First, we will identify a clear benefit that both of these strategies offer to individual traders. The US credit crisis of 2008 and the European debt crisis of 2010 have led many investors to seek alternative methods to traditional investment and both CFDs and Spread Betting gives these investors a vehicle to accomplish this goal. CFDs have been used in hedge funds and large trading institutions for more than a decade, and the recent turmoil seen in the markets is leading many individual traders to follow this lead. Both CFDs and Spread Betting are also more easily access now with the advent of the electronic order book (utilized since 1997), so individual traders are no longer at a disadvantage when looking to execute these types of trades. The ability to trade on margin is another clear benefit of both CFDs and spread bets.
In addition to this, another way both CFDs and Spread Betting are similar can be seen with some of the trading costs that are involved with each practice. With some forms of investment there are differences in the trading costs when an investor buys an asset (goes long) or sells an asset (goes short). Some new traders have difficulty understanding how profits can be gained when the price of an asset drops (a short position) but the fact is that every time one trader buys an asset, someone else is selling it (or, taking a short position).
The fact is that the modern trading environment is more complicated than it has been at any time in history and it is becoming more and more difficult to profit from asset trading in the traditional sense. In the UK, share traders are subject to a Stamp Duty of 0.5% but this is a requirement that is not made for both CFDs and spread betting. Both CFD and spread bets are not subject to this stamp duty, which is a clear cost benefit that should be considered by all traders.

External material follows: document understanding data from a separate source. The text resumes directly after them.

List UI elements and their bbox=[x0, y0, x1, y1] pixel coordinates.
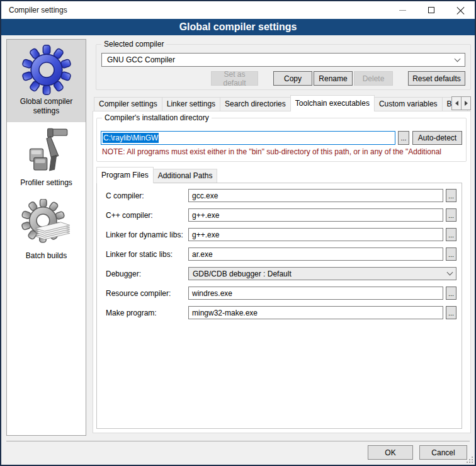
tab-additional-paths[interactable]: Additional Paths bbox=[153, 169, 218, 183]
tab-scroll-arrows bbox=[452, 96, 471, 110]
tab-toolchain-executables[interactable]: Toolchain executables bbox=[290, 95, 375, 111]
debugger-value: GDB/CDB debugger : Default bbox=[193, 270, 448, 278]
chevron-down-icon bbox=[447, 270, 453, 276]
set-as-default-button[interactable]: Set as default bbox=[211, 71, 258, 86]
main-panel: Selected compiler GNU GCC Compiler Set a… bbox=[91, 35, 472, 433]
auto-detect-button[interactable]: Auto-detect bbox=[412, 131, 462, 145]
program-files-page: C compiler: ... C++ compiler: ... Linker… bbox=[96, 183, 462, 429]
tab-linker-settings[interactable]: Linker settings bbox=[162, 97, 220, 111]
settings-tabstrip: Compiler settings Linker settings Search… bbox=[93, 94, 471, 111]
linker-static-browse-button[interactable]: ... bbox=[446, 247, 456, 261]
footer-buttons: OK Cancel bbox=[368, 445, 467, 460]
field-label: Linker for static libs: bbox=[106, 250, 188, 259]
tab-scroll-left-button[interactable] bbox=[451, 96, 462, 110]
field-row-make-program: Make program: ... bbox=[106, 306, 456, 319]
tab-program-files[interactable]: Program Files bbox=[96, 167, 154, 183]
selected-compiler-group: Selected compiler GNU GCC Compiler Set a… bbox=[96, 44, 471, 90]
field-row-resource-compiler: Resource compiler: ... bbox=[106, 287, 456, 300]
compiler-buttons-row: Set as default Copy Rename Delete Reset … bbox=[101, 71, 465, 86]
cpp-compiler-input[interactable] bbox=[188, 208, 443, 222]
arrow-left-icon bbox=[455, 101, 458, 106]
close-icon bbox=[456, 6, 465, 14]
group-label: Compiler's installation directory bbox=[102, 113, 212, 122]
tab-scroll-right-button[interactable] bbox=[461, 96, 471, 110]
ok-button[interactable]: OK bbox=[368, 445, 413, 460]
field-row-linker-static: Linker for static libs: ... bbox=[106, 247, 456, 261]
toolchain-executables-page: Compiler's installation directory C:\ray… bbox=[93, 111, 471, 433]
linker-dynamic-input[interactable] bbox=[188, 228, 443, 241]
selected-compiler-value: GNU GCC Compiler bbox=[107, 55, 455, 64]
sidebar-item-profiler-settings[interactable]: Profiler settings bbox=[7, 122, 86, 194]
sidebar-item-label: Profiler settings bbox=[8, 178, 84, 188]
resource-compiler-input[interactable] bbox=[188, 287, 443, 300]
field-row-cpp-compiler: C++ compiler: ... bbox=[106, 208, 456, 222]
minimize-icon bbox=[399, 10, 406, 11]
linker-dynamic-browse-button[interactable]: ... bbox=[446, 228, 456, 241]
group-label: Selected compiler bbox=[101, 40, 166, 48]
arrow-right-icon bbox=[465, 101, 468, 106]
tab-custom-variables[interactable]: Custom variables bbox=[374, 97, 443, 111]
cancel-button[interactable]: Cancel bbox=[419, 445, 467, 460]
delete-button[interactable]: Delete bbox=[354, 71, 393, 86]
sidebar-item-label: Global compiler settings bbox=[8, 97, 84, 116]
make-program-browse-button[interactable]: ... bbox=[446, 306, 456, 319]
c-compiler-browse-button[interactable]: ... bbox=[446, 189, 456, 202]
installation-directory-group: Compiler's installation directory C:\ray… bbox=[96, 118, 467, 162]
field-label: C compiler: bbox=[106, 191, 188, 200]
field-label: Resource compiler: bbox=[106, 289, 188, 298]
field-label: Make program: bbox=[106, 309, 188, 317]
maximize-button[interactable] bbox=[417, 1, 446, 19]
settings-category-list: Global compiler settings bbox=[6, 39, 86, 436]
minimize-button[interactable] bbox=[388, 1, 417, 19]
field-label: C++ compiler: bbox=[106, 211, 188, 220]
dialog-body: Global compiler settings bbox=[1, 35, 475, 465]
field-row-debugger: Debugger: GDB/CDB debugger : Default bbox=[106, 267, 456, 280]
field-row-linker-dynamic: Linker for dynamic libs: ... bbox=[106, 228, 456, 241]
selected-compiler-combobox[interactable]: GNU GCC Compiler bbox=[101, 53, 465, 67]
installation-directory-value: C:\raylib\MinGW bbox=[103, 133, 159, 143]
resource-compiler-browse-button[interactable]: ... bbox=[446, 287, 456, 300]
resize-grip[interactable] bbox=[466, 456, 473, 463]
reset-defaults-button[interactable]: Reset defaults bbox=[408, 71, 465, 86]
chevron-down-icon bbox=[455, 55, 461, 62]
caliper-icon bbox=[8, 127, 84, 176]
installation-directory-input[interactable]: C:\raylib\MinGW bbox=[101, 131, 395, 145]
field-label: Debugger: bbox=[106, 270, 188, 278]
rename-button[interactable]: Rename bbox=[314, 71, 353, 86]
gray-gear-stack-icon bbox=[8, 199, 84, 249]
maximize-icon bbox=[428, 7, 434, 13]
sidebar-item-global-compiler-settings[interactable]: Global compiler settings bbox=[7, 40, 86, 122]
window-title: Compiler settings bbox=[1, 6, 388, 14]
field-label: Linker for dynamic libs: bbox=[106, 230, 188, 239]
sidebar-item-batch-builds[interactable]: Batch builds bbox=[7, 194, 86, 267]
cpp-compiler-browse-button[interactable]: ... bbox=[446, 208, 456, 222]
titlebar: Compiler settings bbox=[1, 1, 475, 19]
footer-divider bbox=[6, 441, 470, 441]
c-compiler-input[interactable] bbox=[188, 189, 443, 202]
tab-search-directories[interactable]: Search directories bbox=[220, 97, 291, 111]
debugger-combobox[interactable]: GDB/CDB debugger : Default bbox=[188, 267, 456, 280]
field-row-c-compiler: C compiler: ... bbox=[106, 189, 456, 202]
page-title: Global compiler settings bbox=[1, 19, 475, 35]
tab-compiler-settings[interactable]: Compiler settings bbox=[94, 97, 162, 111]
compiler-settings-window: Compiler settings Global compiler settin… bbox=[0, 0, 476, 466]
blue-gear-icon bbox=[8, 45, 84, 95]
sidebar-item-label: Batch builds bbox=[8, 251, 84, 261]
installation-note: NOTE: All programs must exist either in … bbox=[102, 147, 462, 156]
close-button[interactable] bbox=[446, 1, 475, 19]
linker-static-input[interactable] bbox=[188, 247, 443, 261]
browse-directory-button[interactable]: ... bbox=[398, 131, 409, 145]
program-files-tabstrip: Program Files Additional Paths bbox=[96, 167, 470, 183]
make-program-input[interactable] bbox=[188, 306, 443, 319]
installation-directory-row: C:\raylib\MinGW ... Auto-detect bbox=[101, 131, 462, 145]
copy-button[interactable]: Copy bbox=[273, 71, 312, 86]
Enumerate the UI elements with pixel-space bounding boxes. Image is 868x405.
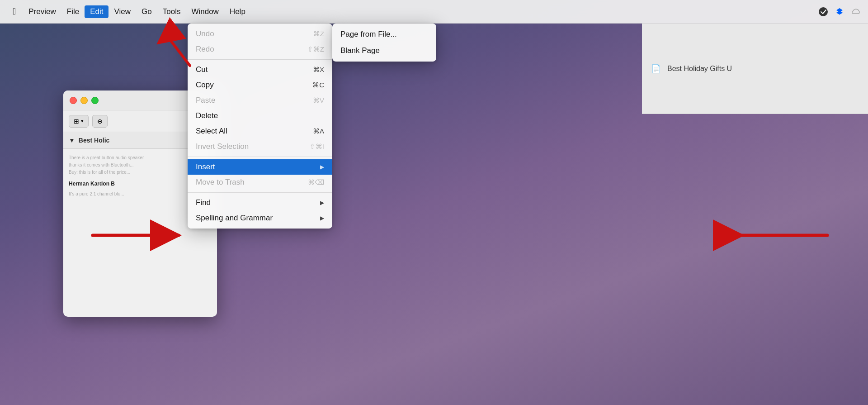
- menu-item-find-arrow: ▶: [320, 200, 324, 206]
- file-menu[interactable]: File: [61, 5, 85, 18]
- help-menu[interactable]: Help: [224, 5, 251, 18]
- traffic-light-yellow[interactable]: [80, 97, 88, 104]
- menu-item-insert[interactable]: Insert ▶: [188, 159, 332, 175]
- submenu-item-page-from-file-label: Page from File...: [340, 30, 397, 39]
- submenu-item-blank-page-label: Blank Page: [340, 46, 380, 55]
- menu-item-move-to-trash[interactable]: Move to Trash ⌘⌫: [188, 175, 332, 190]
- menu-item-paste-shortcut: ⌘V: [313, 96, 324, 105]
- svg-line-4: [167, 36, 190, 66]
- menubar:  Preview File Edit View Go Tools Window…: [0, 0, 868, 24]
- menu-item-insert-arrow: ▶: [320, 164, 324, 170]
- arrow-page-from-file: [732, 222, 823, 249]
- menu-item-redo[interactable]: Redo ⇧⌘Z: [188, 42, 332, 57]
- menu-item-invert-selection[interactable]: Invert Selection ⇧⌘I: [188, 139, 332, 154]
- menu-item-cut[interactable]: Cut ⌘X: [188, 62, 332, 77]
- menu-divider-3: [188, 192, 332, 193]
- menu-item-undo-shortcut: ⌘Z: [313, 30, 324, 38]
- creative-cloud-icon[interactable]: [851, 7, 861, 17]
- checkmark-icon[interactable]: [818, 7, 828, 17]
- preview-menu[interactable]: Preview: [23, 5, 61, 18]
- right-window-doc-icon: 📄: [651, 64, 661, 74]
- menubar-right-icons: [818, 7, 861, 17]
- svg-marker-2: [836, 10, 843, 14]
- traffic-light-green[interactable]: [91, 97, 99, 104]
- sidebar-toggle-button[interactable]: ⊞ ▾: [69, 115, 89, 128]
- zoom-button[interactable]: ⊖: [92, 115, 108, 128]
- traffic-light-red[interactable]: [70, 97, 77, 104]
- menu-item-copy-shortcut: ⌘C: [312, 81, 324, 89]
- apple-menu[interactable]: : [7, 5, 21, 19]
- menu-item-invert-selection-shortcut: ⇧⌘I: [310, 143, 324, 151]
- menu-item-paste-label: Paste: [196, 96, 215, 105]
- view-menu[interactable]: View: [108, 5, 136, 18]
- svg-point-0: [819, 7, 828, 16]
- menu-item-find-label: Find: [196, 198, 211, 207]
- right-window-title: Best Holiday Gifts U: [667, 65, 732, 73]
- menu-item-select-all-label: Select All: [196, 127, 227, 136]
- menu-item-redo-shortcut: ⇧⌘Z: [307, 45, 324, 53]
- right-window: 📄 Best Holiday Gifts U: [642, 24, 868, 114]
- menu-item-delete-label: Delete: [196, 111, 218, 120]
- menu-item-copy[interactable]: Copy ⌘C: [188, 77, 332, 93]
- sidebar-file-name: Best Holic: [79, 137, 109, 144]
- menu-item-find[interactable]: Find ▶: [188, 195, 332, 210]
- menu-item-copy-label: Copy: [196, 81, 214, 90]
- window-menu[interactable]: Window: [186, 5, 224, 18]
- dropbox-icon[interactable]: [835, 7, 844, 17]
- menu-divider-1: [188, 59, 332, 60]
- edit-menu[interactable]: Edit: [85, 5, 108, 18]
- menu-item-delete[interactable]: Delete: [188, 108, 332, 124]
- menu-item-undo[interactable]: Undo ⌘Z: [188, 26, 332, 42]
- menu-item-cut-shortcut: ⌘X: [313, 66, 324, 74]
- menu-item-select-all-shortcut: ⌘A: [313, 127, 324, 135]
- menu-item-insert-label: Insert: [196, 162, 215, 172]
- menu-item-move-to-trash-shortcut: ⌘⌫: [308, 178, 324, 186]
- arrow-edit: [154, 27, 199, 63]
- menu-item-invert-selection-label: Invert Selection: [196, 142, 249, 151]
- menu-item-paste[interactable]: Paste ⌘V: [188, 93, 332, 108]
- arrow-insert: [88, 222, 192, 249]
- menu-item-spelling-grammar-label: Spelling and Grammar: [196, 214, 273, 223]
- menu-divider-2: [188, 157, 332, 157]
- menu-item-select-all[interactable]: Select All ⌘A: [188, 124, 332, 139]
- go-menu[interactable]: Go: [136, 5, 157, 18]
- menu-item-spelling-grammar-arrow: ▶: [320, 215, 324, 221]
- menu-item-move-to-trash-label: Move to Trash: [196, 178, 245, 187]
- submenu-item-page-from-file[interactable]: Page from File...: [332, 26, 436, 43]
- edit-dropdown-menu: Undo ⌘Z Redo ⇧⌘Z Cut ⌘X Copy ⌘C Paste ⌘V…: [188, 24, 332, 229]
- tools-menu[interactable]: Tools: [157, 5, 186, 18]
- insert-submenu: Page from File... Blank Page: [332, 24, 436, 62]
- submenu-item-blank-page[interactable]: Blank Page: [332, 43, 436, 59]
- menu-item-spelling-grammar[interactable]: Spelling and Grammar ▶: [188, 210, 332, 226]
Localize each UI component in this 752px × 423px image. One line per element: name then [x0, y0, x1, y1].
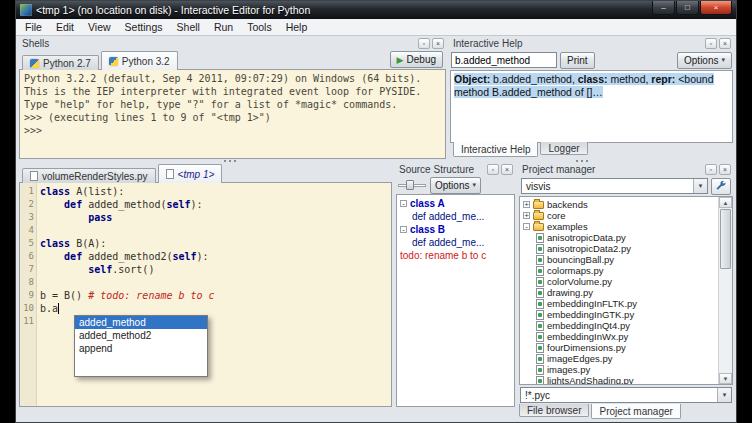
folder-icon	[533, 223, 544, 231]
menu-edit[interactable]: Edit	[49, 21, 81, 33]
source-item-class[interactable]: -class A	[399, 197, 514, 210]
project-tree-item[interactable]: lightsAndShading.py	[522, 375, 718, 384]
project-tree-item[interactable]: embeddingInFLTK.py	[522, 298, 718, 309]
project-tree-item[interactable]: colormaps.py	[522, 265, 718, 276]
shell-tab-2[interactable]: Python 3.2	[101, 51, 178, 70]
source-item-class[interactable]: -class B	[399, 223, 514, 236]
project-tree-item[interactable]: images.py	[522, 364, 718, 375]
code-token: b = B()	[40, 290, 88, 301]
minimize-icon[interactable]: –	[652, 1, 675, 15]
project-item-label: core	[547, 210, 565, 221]
project-item-label: colorVolume.py	[547, 276, 612, 287]
python-file-icon	[536, 277, 544, 287]
help-text-part: b.added_method,	[490, 73, 578, 85]
splitter-handle[interactable]	[224, 160, 239, 162]
python-file-icon	[536, 376, 544, 385]
menu-view[interactable]: View	[81, 21, 118, 33]
editor-tab-2[interactable]: <tmp 1>	[158, 164, 223, 183]
shell-tab-1[interactable]: Python 2.7	[22, 55, 99, 70]
tree-expander-icon[interactable]: +	[523, 201, 530, 208]
title-bar[interactable]: <tmp 1> (no location on disk) - Interact…	[16, 1, 736, 19]
close-panel-icon[interactable]: ×	[719, 38, 731, 49]
project-tree-item[interactable]: +backends	[522, 199, 718, 210]
source-item-def[interactable]: def added_me...	[399, 210, 514, 223]
print-button[interactable]: Print	[560, 52, 595, 69]
help-options-button[interactable]: Options ▾	[677, 52, 732, 69]
project-item-label: anisotropicData.py	[547, 232, 626, 243]
autocomplete-item[interactable]: added_method	[75, 316, 207, 329]
depth-slider[interactable]	[398, 179, 426, 191]
project-item-label: colormaps.py	[547, 265, 604, 276]
project-tree-item[interactable]: +core	[522, 210, 718, 221]
source-options-button[interactable]: Options ▾	[430, 177, 481, 194]
float-panel-icon[interactable]: ▫	[705, 164, 717, 175]
tree-expander-icon[interactable]: -	[523, 223, 530, 230]
chevron-down-icon: ▾	[723, 391, 727, 399]
menu-shell[interactable]: Shell	[170, 21, 207, 33]
project-tree-item[interactable]: embeddingInQt4.py	[522, 320, 718, 331]
project-tree: +backends+core-examplesanisotropicData.p…	[519, 196, 733, 385]
code-line	[40, 276, 391, 289]
project-tree-item[interactable]: anisotropicData2.py	[522, 243, 718, 254]
splitter-handle[interactable]	[576, 160, 591, 162]
file-filter-select[interactable]: !*.pyc ▾	[520, 387, 732, 403]
shell-output[interactable]: Python 3.2.2 (default, Sep 4 2011, 09:07…	[19, 69, 446, 159]
help-tab-logger[interactable]: Logger	[540, 142, 587, 155]
close-panel-icon[interactable]: ×	[432, 38, 444, 49]
menu-tools[interactable]: Tools	[240, 21, 279, 33]
help-tab-interactive-help[interactable]: Interactive Help	[453, 142, 538, 157]
scroll-down-icon[interactable]: ▼	[719, 373, 732, 384]
menu-run[interactable]: Run	[207, 21, 240, 33]
dock-tab-project-manager[interactable]: Project manager	[591, 404, 680, 419]
menu-bar: FileEditViewSettingsShellRunToolsHelp	[16, 19, 736, 36]
project-select[interactable]: visvis ▾	[521, 178, 708, 194]
dock-tab-file-browser[interactable]: File browser	[519, 404, 589, 417]
menu-settings[interactable]: Settings	[118, 21, 170, 33]
source-controls: Options ▾	[396, 176, 515, 194]
project-tree-item[interactable]: bouncingBall.py	[522, 254, 718, 265]
close-icon[interactable]: ×	[700, 1, 732, 15]
options-label: Options	[684, 55, 718, 66]
shell-line: Python 3.2.2 (default, Sep 4 2011, 09:07…	[24, 72, 441, 85]
vertical-scrollbar[interactable]: ▲ ▼	[718, 197, 732, 384]
tree-expander-icon[interactable]: +	[523, 212, 530, 219]
menu-file[interactable]: File	[18, 21, 49, 33]
float-panel-icon[interactable]: ▫	[487, 164, 499, 175]
debug-button[interactable]: ▶ Debug	[390, 51, 443, 68]
scrollbar-thumb[interactable]	[720, 209, 731, 269]
project-tree-item[interactable]: imageEdges.py	[522, 353, 718, 364]
project-tree-item[interactable]: embeddingInWx.py	[522, 331, 718, 342]
help-content[interactable]: Object: b.added_method, class: method, r…	[450, 70, 733, 143]
code-line: self.sort()	[40, 263, 391, 276]
project-tree-item[interactable]: colorVolume.py	[522, 276, 718, 287]
tree-expander-icon[interactable]: -	[400, 200, 407, 207]
project-config-button[interactable]	[711, 178, 731, 195]
scroll-up-icon[interactable]: ▲	[719, 197, 732, 208]
code-token: B(A):	[70, 238, 106, 249]
help-query-input[interactable]	[451, 52, 557, 68]
tree-expander-icon[interactable]: -	[400, 226, 407, 233]
source-item-todo[interactable]: todo: rename b to c	[399, 249, 514, 262]
close-panel-icon[interactable]: ×	[719, 164, 731, 175]
project-tree-item[interactable]: anisotropicData.py	[522, 232, 718, 243]
menu-help[interactable]: Help	[279, 21, 315, 33]
project-tree-item[interactable]: -examples	[522, 221, 718, 232]
close-panel-icon[interactable]: ×	[501, 164, 513, 175]
project-tree-item[interactable]: embeddingInGTK.py	[522, 309, 718, 320]
autocomplete-item[interactable]: append	[75, 342, 207, 355]
help-dock-tabs: Interactive HelpLogger	[450, 143, 733, 159]
float-panel-icon[interactable]: ▫	[418, 38, 430, 49]
project-item-label: fourDimensions.py	[547, 342, 626, 353]
combo-arrow[interactable]: ▾	[717, 388, 731, 402]
python-icon	[109, 57, 118, 66]
maximize-icon[interactable]: □	[676, 1, 699, 15]
combo-arrow[interactable]: ▾	[693, 179, 707, 193]
autocomplete-item[interactable]: added_method2	[75, 329, 207, 342]
float-panel-icon[interactable]: ▫	[705, 38, 717, 49]
slider-handle[interactable]	[406, 180, 414, 190]
editor-tab-1[interactable]: volumeRenderStyles.py	[22, 168, 156, 183]
scrollbar-track[interactable]	[719, 208, 732, 373]
project-tree-item[interactable]: fourDimensions.py	[522, 342, 718, 353]
source-item-def[interactable]: def added_me...	[399, 236, 514, 249]
project-tree-item[interactable]: drawing.py	[522, 287, 718, 298]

In the next part of this article, we will look at the differences between CFDs and spread betting. First, a CFD (Contract for Difference) is an Over-the-Counter (OTC) transaction between a buyer and a seller to make an exchange at the contract’s maturity date. The profit or loss that is made is dependent on the change in price during the life of the contract, multiplied by the number of shares that were purchased (or sold). CFD strategy has become the favored one used by UK hedge funds, primarily because of the lower trading costs that are incurred relative to traditional forms of investment.